Extracted records:
== Segment start ==

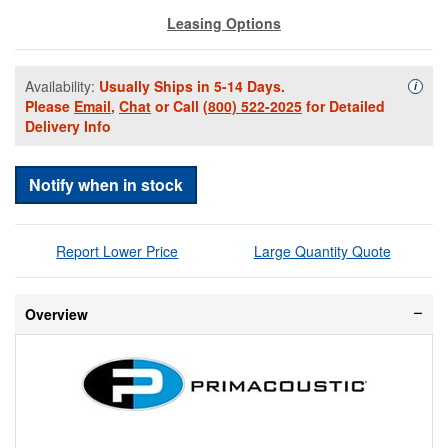
Leasing Options
Availability:
Usually Ships in 5-14 Days.
Availa
i
Please
Email
,
Chat
or Call
(800) 522-2025
for Detailed
Delivery Info
Notify when in stock
Report Lower Price
Large Quantity Quote
Overview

== Segment end ==

Set down every entry exactly; omit the pictures.

Leasing Options
Availability:
Usually Ships in 5-14 Days.
Availa
i
Please
Email
,
Chat
or Call
(800) 522-2025
for Detailed
Delivery Info
Notify when in stock
Report Lower Price
Large Quantity Quote
Overview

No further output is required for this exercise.